差し歯と歯グキの間が黒くなっている原因として考えられるものは、「ムシ歯で色が黒くなっている」、「黒い歯石がついている」、「差し歯の被せ物の金属が見えている」の3つが考えられます。
 まず、「ムシ歯で色が黒くなっている」場合ですが、「黒くなっている歯は、痛くないからムシ歯ではない!」と思いがちですが、実は、痛みがないムシ歯は以外に多いです。
 差し歯になっている歯は、神経がないので、痛みを感じることはありません。
 普通、神経のあるムシ歯は、最初はじわじわ進行して、痛みを感じることはありませんが、その内に水が凍みるようになり、ムシ歯の穴が開き始め、噛むと痛みを覚え、何もしなくても痛いという状態になった時は、ムシ歯もエナメル質・象牙質を通り越して、神経(歯髄)まで進行しています。
 歯の痛みを取るためには、神経を取らなければいけない状況になります。
 ムシ歯を放置しておいても、自然治癒することがありません。
 当然のことながら、歯科医院で治療することになります。
 2つめに考えられるのは、「黒い歯石がついている」場合です。
 毎日歯を磨いていても、磨き残しがあると、細菌が食べ物のカスを栄養分として細菌の塊(プラーク)を形成します。
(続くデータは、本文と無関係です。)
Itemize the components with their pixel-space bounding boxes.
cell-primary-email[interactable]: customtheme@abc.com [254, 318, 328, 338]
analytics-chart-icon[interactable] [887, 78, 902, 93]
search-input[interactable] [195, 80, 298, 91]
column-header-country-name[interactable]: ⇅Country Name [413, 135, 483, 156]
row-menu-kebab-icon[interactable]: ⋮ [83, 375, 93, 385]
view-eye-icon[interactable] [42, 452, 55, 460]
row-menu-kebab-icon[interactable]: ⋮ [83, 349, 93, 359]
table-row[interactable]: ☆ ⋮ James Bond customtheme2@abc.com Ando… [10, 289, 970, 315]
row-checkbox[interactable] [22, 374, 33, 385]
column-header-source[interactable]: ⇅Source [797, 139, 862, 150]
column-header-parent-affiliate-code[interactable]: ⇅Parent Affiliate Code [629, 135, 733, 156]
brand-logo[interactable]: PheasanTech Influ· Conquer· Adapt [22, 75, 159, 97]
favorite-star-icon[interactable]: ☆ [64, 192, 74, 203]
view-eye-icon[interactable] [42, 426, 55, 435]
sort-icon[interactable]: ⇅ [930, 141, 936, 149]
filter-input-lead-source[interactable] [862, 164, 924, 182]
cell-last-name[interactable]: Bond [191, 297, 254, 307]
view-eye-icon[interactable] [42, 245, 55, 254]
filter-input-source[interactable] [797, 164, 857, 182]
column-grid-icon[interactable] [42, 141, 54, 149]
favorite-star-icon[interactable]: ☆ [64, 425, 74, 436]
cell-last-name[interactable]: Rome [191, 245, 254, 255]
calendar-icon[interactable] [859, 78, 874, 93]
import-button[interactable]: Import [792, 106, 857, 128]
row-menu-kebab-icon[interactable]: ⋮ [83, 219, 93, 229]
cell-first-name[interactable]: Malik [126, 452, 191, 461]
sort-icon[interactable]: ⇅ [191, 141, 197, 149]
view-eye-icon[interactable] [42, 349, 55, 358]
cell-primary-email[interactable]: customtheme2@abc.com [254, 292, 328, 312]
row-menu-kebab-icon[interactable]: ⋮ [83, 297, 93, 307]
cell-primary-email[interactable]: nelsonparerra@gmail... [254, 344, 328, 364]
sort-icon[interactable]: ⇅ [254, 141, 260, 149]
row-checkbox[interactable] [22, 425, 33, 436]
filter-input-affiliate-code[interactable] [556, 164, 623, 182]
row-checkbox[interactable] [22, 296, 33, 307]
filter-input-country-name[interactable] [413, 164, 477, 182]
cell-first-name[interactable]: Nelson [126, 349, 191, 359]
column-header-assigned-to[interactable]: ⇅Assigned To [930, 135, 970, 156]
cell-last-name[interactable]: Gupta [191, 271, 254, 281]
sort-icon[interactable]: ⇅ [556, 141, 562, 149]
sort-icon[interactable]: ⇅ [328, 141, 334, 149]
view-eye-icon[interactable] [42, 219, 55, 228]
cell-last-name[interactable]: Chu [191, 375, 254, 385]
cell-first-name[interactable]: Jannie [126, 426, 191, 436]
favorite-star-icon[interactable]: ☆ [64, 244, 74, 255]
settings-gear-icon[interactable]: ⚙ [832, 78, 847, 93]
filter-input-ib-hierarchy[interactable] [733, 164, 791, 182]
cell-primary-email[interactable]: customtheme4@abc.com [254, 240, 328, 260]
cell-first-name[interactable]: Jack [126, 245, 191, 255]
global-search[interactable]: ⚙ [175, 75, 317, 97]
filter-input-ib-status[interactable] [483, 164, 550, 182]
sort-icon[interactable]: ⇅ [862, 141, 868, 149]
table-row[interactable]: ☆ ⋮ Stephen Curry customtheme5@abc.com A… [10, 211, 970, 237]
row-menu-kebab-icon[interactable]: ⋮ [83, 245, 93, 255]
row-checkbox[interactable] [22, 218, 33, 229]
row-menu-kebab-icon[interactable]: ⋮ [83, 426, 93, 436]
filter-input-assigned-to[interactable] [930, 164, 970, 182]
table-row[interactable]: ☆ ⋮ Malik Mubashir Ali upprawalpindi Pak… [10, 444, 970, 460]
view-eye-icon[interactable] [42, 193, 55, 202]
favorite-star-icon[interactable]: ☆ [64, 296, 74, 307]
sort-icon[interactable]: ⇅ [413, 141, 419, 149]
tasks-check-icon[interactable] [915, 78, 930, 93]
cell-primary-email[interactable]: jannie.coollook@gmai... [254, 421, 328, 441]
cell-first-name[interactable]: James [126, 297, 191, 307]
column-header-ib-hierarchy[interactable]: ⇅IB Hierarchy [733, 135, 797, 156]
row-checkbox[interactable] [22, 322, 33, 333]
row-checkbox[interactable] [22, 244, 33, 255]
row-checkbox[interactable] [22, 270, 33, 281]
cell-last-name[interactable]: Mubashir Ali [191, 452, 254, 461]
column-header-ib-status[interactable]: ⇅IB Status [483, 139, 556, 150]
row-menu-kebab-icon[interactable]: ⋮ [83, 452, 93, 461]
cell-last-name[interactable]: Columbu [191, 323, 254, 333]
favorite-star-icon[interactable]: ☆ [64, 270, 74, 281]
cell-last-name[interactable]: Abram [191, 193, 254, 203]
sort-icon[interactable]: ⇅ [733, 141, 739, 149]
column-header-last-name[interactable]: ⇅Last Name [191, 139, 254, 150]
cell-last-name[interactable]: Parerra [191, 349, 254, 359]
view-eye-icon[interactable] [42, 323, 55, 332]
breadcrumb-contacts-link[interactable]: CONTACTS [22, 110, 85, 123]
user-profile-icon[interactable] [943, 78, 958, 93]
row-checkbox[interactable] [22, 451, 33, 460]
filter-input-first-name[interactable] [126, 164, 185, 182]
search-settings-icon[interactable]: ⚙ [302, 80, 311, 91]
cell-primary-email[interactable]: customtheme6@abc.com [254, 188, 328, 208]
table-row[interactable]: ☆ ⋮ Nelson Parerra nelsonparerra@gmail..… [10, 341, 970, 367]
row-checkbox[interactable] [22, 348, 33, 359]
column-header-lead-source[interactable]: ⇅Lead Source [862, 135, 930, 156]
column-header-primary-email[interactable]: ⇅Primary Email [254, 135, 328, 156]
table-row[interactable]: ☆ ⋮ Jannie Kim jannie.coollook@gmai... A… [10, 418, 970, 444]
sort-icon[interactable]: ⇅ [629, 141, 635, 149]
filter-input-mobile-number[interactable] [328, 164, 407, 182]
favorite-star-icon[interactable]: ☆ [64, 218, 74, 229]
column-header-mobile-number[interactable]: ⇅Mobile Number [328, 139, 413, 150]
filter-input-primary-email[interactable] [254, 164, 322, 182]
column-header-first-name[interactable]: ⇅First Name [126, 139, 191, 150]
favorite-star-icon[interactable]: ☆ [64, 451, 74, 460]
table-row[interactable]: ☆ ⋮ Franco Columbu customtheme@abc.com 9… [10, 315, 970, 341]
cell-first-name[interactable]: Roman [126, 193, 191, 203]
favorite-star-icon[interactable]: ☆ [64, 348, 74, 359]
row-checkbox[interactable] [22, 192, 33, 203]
 その細菌の死骸や唾液の中のカルシウムがこびりついたものが歯石です。 プラークと歯石は、歯周病の主な原因です。
 歯石は、どんなに頑張っても歯ブラシでは取り除くことが出来ません。
 もし、差し歯と歯グキの間に黒い歯石が原因ならば、歯科医院で専用の器械を使えば簡単に取ることが出来ます。
 最後に考えられるのは、「差し歯の被せ物の金属が見えている」場合です。
 一般的に差し歯(冠)を作るときには、歯を土台として、そこに金属で裏打ちされた白い材質の材料(陶器=セラミックや合成樹脂=レジン)が盛られて、被せ物が完成します。
 特に、神経を取った歯の土台や被せ物の金属に含まれている銀が酸化して黒くなり、さらに歯グキが痩せてきたときに、差し歯と歯グキの間が黒く見えることがあります。
 治療方法としては、今の差し歯をやり変えて、新しく被せ直しするか、土台や被せ物に使用されている金属を使わずに、全てをセラミックや合成樹脂等に置き換える(メタルフリー)ことです。
 被せ物や土台などに金属が使われていない差し歯に変えることで、歯の色は黒さが無くなってきます。
 また、金属の銀イオンが歯グキを黒く変色させている場合もあります。
 この場合は、歯科用レーザーを用いて黒い色素を取り除く処置をすることである程度は改善できます。
 いずれにせよ、まずは原因を突き止めるために、お近くの歯科医院で相談してみてください。